:: Problem statement ::
Apart from any images, the entries are to be output exactly.

:: Provided data ::

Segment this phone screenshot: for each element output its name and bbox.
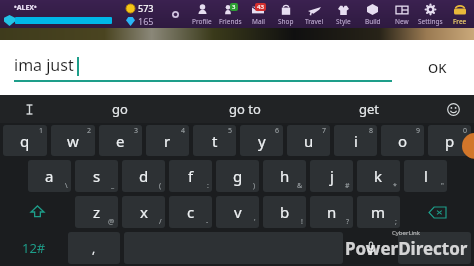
staticText: v	[234, 202, 242, 222]
button[interactable]: Build	[358, 0, 387, 28]
button[interactable]: f	[169, 160, 212, 192]
button[interactable]: Options	[168, 7, 182, 21]
staticText: ,	[92, 240, 96, 256]
button[interactable]: Profile	[188, 0, 216, 28]
staticText: d	[139, 166, 149, 186]
button[interactable]: u	[287, 125, 330, 156]
button[interactable]: Settings	[416, 0, 445, 28]
staticText: 5	[228, 126, 233, 136]
button[interactable]: p	[428, 125, 471, 156]
staticText: k	[374, 166, 383, 186]
button[interactable]: i	[334, 125, 377, 156]
staticText: h	[280, 166, 290, 186]
button[interactable]: d	[122, 160, 165, 192]
staticText: 0	[463, 126, 468, 136]
staticText: ?	[346, 217, 350, 227]
staticText: :	[207, 181, 209, 191]
button[interactable]: j	[310, 160, 353, 192]
button[interactable]: t	[193, 125, 236, 156]
button[interactable]: Text editing	[0, 95, 58, 123]
staticText: z	[93, 202, 101, 222]
button[interactable]: Travel	[300, 0, 329, 28]
staticText: r	[164, 131, 171, 151]
staticText: !	[301, 217, 303, 227]
button[interactable]: get	[307, 95, 432, 123]
button[interactable]: o	[381, 125, 424, 156]
staticText: _	[111, 181, 115, 191]
staticText: Style	[336, 17, 351, 26]
button[interactable]: g	[216, 160, 259, 192]
button[interactable]: q	[3, 125, 47, 156]
staticText: ima just	[14, 54, 74, 76]
button[interactable]: New	[387, 0, 416, 28]
button[interactable]: OK	[400, 40, 474, 95]
button[interactable]: Shift	[1, 194, 73, 230]
staticText: Profile	[192, 17, 212, 26]
staticText: x	[140, 202, 148, 222]
staticText: 7	[322, 126, 327, 136]
staticText: g	[233, 166, 243, 186]
staticText: 1	[39, 126, 44, 136]
staticText: m	[371, 202, 386, 222]
button[interactable]: z	[75, 196, 118, 228]
button[interactable]: 43	[244, 0, 272, 28]
button[interactable]: Backspace	[402, 194, 473, 230]
button[interactable]: go to	[182, 95, 307, 123]
staticText: 9	[416, 126, 421, 136]
staticText: go	[112, 100, 128, 118]
staticText: n	[327, 202, 337, 222]
button[interactable]: x	[122, 196, 165, 228]
button[interactable]: w	[51, 125, 95, 156]
button[interactable]: m	[357, 196, 400, 228]
button[interactable]: Style	[329, 0, 358, 28]
staticText: @	[108, 217, 115, 227]
button[interactable]: Voice input	[345, 230, 396, 266]
staticText: u	[304, 131, 314, 151]
button[interactable]: h	[263, 160, 306, 192]
button[interactable]: Enter	[398, 232, 471, 264]
staticText: Friends	[219, 17, 242, 26]
staticText: ;	[395, 217, 397, 227]
staticText: t	[212, 131, 218, 151]
staticText: 4	[181, 126, 186, 136]
button[interactable]: ,	[68, 232, 120, 264]
button[interactable]: b	[263, 196, 306, 228]
button[interactable]: e	[99, 125, 142, 156]
button[interactable]: 3	[216, 0, 244, 28]
button[interactable]: k	[357, 160, 400, 192]
staticText: #	[345, 181, 350, 191]
staticText: 573	[138, 2, 154, 14]
button[interactable]: c	[169, 196, 212, 228]
button[interactable]: Shop	[272, 0, 300, 28]
staticText: &	[297, 181, 303, 191]
staticText: get	[359, 100, 380, 118]
button[interactable]: Free	[445, 0, 474, 28]
staticText: y	[258, 131, 266, 151]
button[interactable]: v	[216, 196, 259, 228]
staticText: "	[441, 181, 444, 191]
staticText: go to	[229, 100, 261, 118]
staticText: •ALEX•	[14, 3, 37, 13]
staticText: j	[330, 166, 334, 186]
staticText: 6	[275, 126, 280, 136]
staticText: Free	[453, 17, 467, 26]
button[interactable]: go	[58, 95, 182, 123]
staticText: /	[159, 217, 162, 227]
staticText: \	[65, 181, 68, 191]
staticText: q	[20, 131, 30, 151]
staticText: (	[159, 181, 162, 191]
staticText: )	[253, 181, 256, 191]
staticText: PowerDirector	[345, 237, 468, 260]
button[interactable]: 12#	[1, 230, 66, 266]
staticText: 3	[232, 3, 236, 11]
button[interactable]: y	[240, 125, 283, 156]
button[interactable]: s	[75, 160, 118, 192]
button[interactable]: n	[310, 196, 353, 228]
staticText: Build	[365, 17, 381, 26]
button[interactable]: a	[28, 160, 71, 192]
button[interactable]: r	[146, 125, 189, 156]
staticText: *	[393, 181, 397, 191]
button[interactable]: Emoji	[432, 95, 474, 123]
button[interactable]: l	[404, 160, 447, 192]
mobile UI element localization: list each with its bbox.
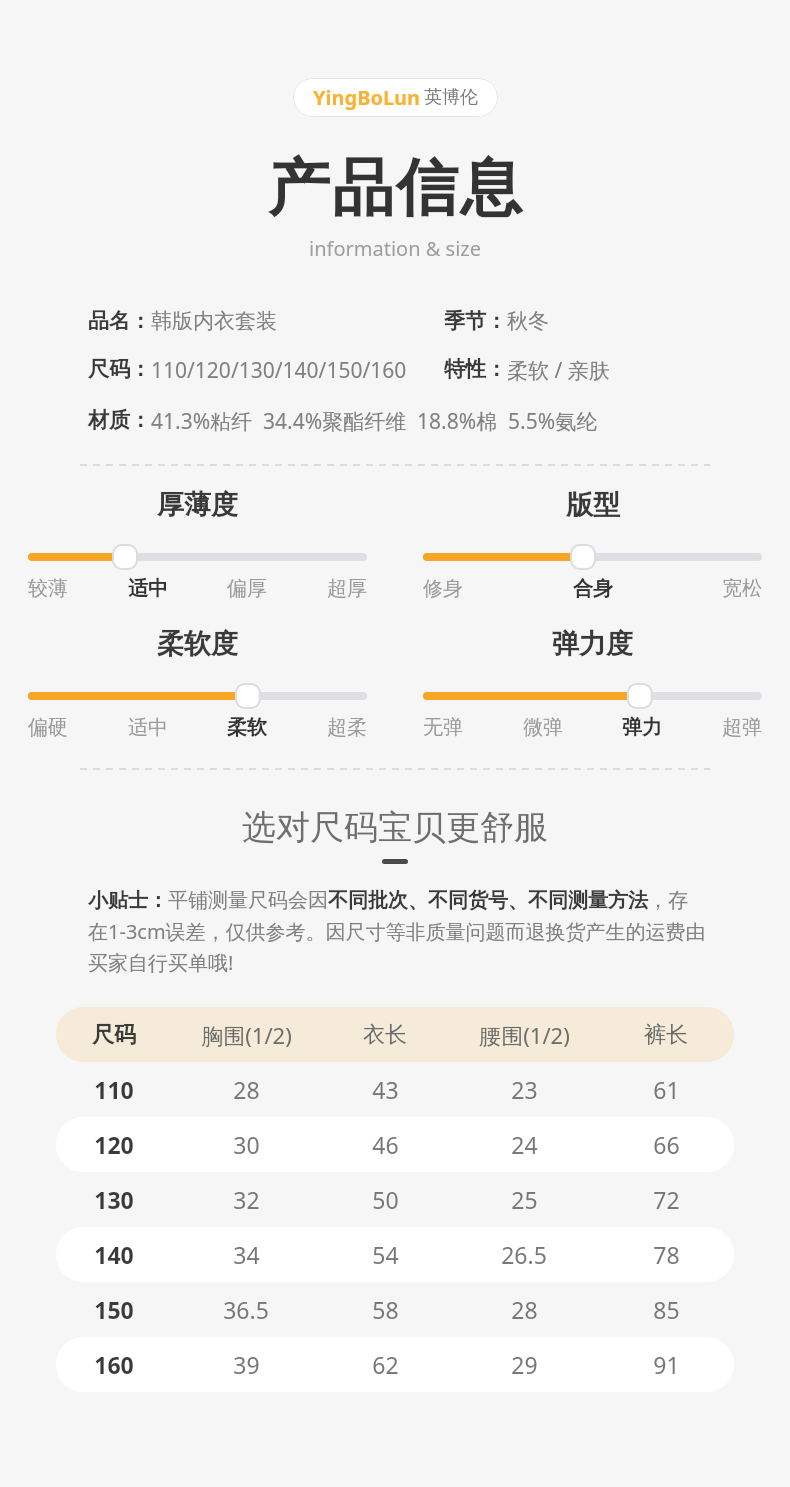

:: Answer space ::
Segment this phone screenshot: for each element output its name and bbox.
staticText: v	[234, 202, 242, 222]
button[interactable]: Build	[358, 0, 387, 28]
button[interactable]: f	[169, 160, 212, 192]
button[interactable]: Options	[168, 7, 182, 21]
staticText: ,	[92, 240, 96, 256]
button[interactable]: Profile	[188, 0, 216, 28]
staticText: d	[139, 166, 149, 186]
button[interactable]: u	[287, 125, 330, 156]
button[interactable]: Settings	[416, 0, 445, 28]
staticText: 5	[228, 126, 233, 136]
button[interactable]: p	[428, 125, 471, 156]
staticText: k	[374, 166, 383, 186]
button[interactable]: i	[334, 125, 377, 156]
staticText: h	[280, 166, 290, 186]
button[interactable]: d	[122, 160, 165, 192]
staticText: 0	[463, 126, 468, 136]
staticText: ?	[346, 217, 350, 227]
staticText: :	[207, 181, 209, 191]
button[interactable]: j	[310, 160, 353, 192]
button[interactable]: t	[193, 125, 236, 156]
button[interactable]: Text editing	[0, 95, 58, 123]
staticText: z	[93, 202, 101, 222]
button[interactable]: Travel	[300, 0, 329, 28]
staticText: r	[164, 131, 171, 151]
staticText: !	[301, 217, 303, 227]
button[interactable]: get	[307, 95, 432, 123]
button[interactable]: o	[381, 125, 424, 156]
staticText: _	[111, 181, 115, 191]
staticText: Style	[336, 17, 351, 26]
button[interactable]: g	[216, 160, 259, 192]
button[interactable]: q	[3, 125, 47, 156]
staticText: ima just	[14, 54, 74, 76]
button[interactable]: New	[387, 0, 416, 28]
button[interactable]: OK	[400, 40, 474, 95]
button[interactable]: Shift	[1, 194, 73, 230]
staticText: Profile	[192, 17, 212, 26]
staticText: x	[140, 202, 148, 222]
staticText: 7	[322, 126, 327, 136]
staticText: g	[233, 166, 243, 186]
staticText: 1	[39, 126, 44, 136]
staticText: m	[371, 202, 386, 222]
button[interactable]: z	[75, 196, 118, 228]
button[interactable]: 43	[244, 0, 272, 28]
button[interactable]: Backspace	[402, 194, 473, 230]
button[interactable]: go to	[182, 95, 307, 123]
staticText: 9	[416, 126, 421, 136]
staticText: go	[112, 100, 128, 118]
staticText: n	[327, 202, 337, 222]
button[interactable]: x	[122, 196, 165, 228]
button[interactable]: w	[51, 125, 95, 156]
button[interactable]: m	[357, 196, 400, 228]
button[interactable]: Style	[329, 0, 358, 28]
staticText: @	[108, 217, 115, 227]
button[interactable]: Voice input	[345, 230, 396, 266]
staticText: u	[304, 131, 314, 151]
button[interactable]: h	[263, 160, 306, 192]
button[interactable]: Enter	[398, 232, 471, 264]
staticText: Friends	[219, 17, 242, 26]
staticText: ;	[395, 217, 397, 227]
staticText: t	[212, 131, 218, 151]
staticText: 4	[181, 126, 186, 136]
button[interactable]: ,	[68, 232, 120, 264]
button[interactable]: b	[263, 196, 306, 228]
button[interactable]: e	[99, 125, 142, 156]
button[interactable]: 3	[216, 0, 244, 28]
button[interactable]: k	[357, 160, 400, 192]
staticText: #	[345, 181, 350, 191]
staticText: 573	[138, 2, 154, 14]
button[interactable]: c	[169, 196, 212, 228]
button[interactable]: Shop	[272, 0, 300, 28]
staticText: &	[297, 181, 303, 191]
staticText: get	[359, 100, 380, 118]
button[interactable]: Free	[445, 0, 474, 28]
staticText: y	[258, 131, 266, 151]
button[interactable]: v	[216, 196, 259, 228]
staticText: "	[441, 181, 444, 191]
staticText: go to	[229, 100, 261, 118]
staticText: •ALEX•	[14, 3, 37, 13]
staticText: j	[330, 166, 334, 186]
staticText: 6	[275, 126, 280, 136]
staticText: Free	[453, 17, 467, 26]
button[interactable]: go	[58, 95, 182, 123]
staticText: /	[159, 217, 162, 227]
staticText: \	[65, 181, 68, 191]
staticText: q	[20, 131, 30, 151]
staticText: (	[159, 181, 162, 191]
staticText: )	[253, 181, 256, 191]
staticText: PowerDirector	[345, 237, 468, 260]
button[interactable]: 12#	[1, 230, 66, 266]
staticText: 3	[232, 3, 236, 11]
button[interactable]: y	[240, 125, 283, 156]
button[interactable]: s	[75, 160, 118, 192]
button[interactable]: n	[310, 196, 353, 228]
staticText: Build	[365, 17, 381, 26]
button[interactable]: a	[28, 160, 71, 192]
button[interactable]: r	[146, 125, 189, 156]
staticText: *	[393, 181, 397, 191]
button[interactable]: Emoji	[432, 95, 474, 123]
button[interactable]: l	[404, 160, 447, 192]
mobile UI element localization: list each with its bbox.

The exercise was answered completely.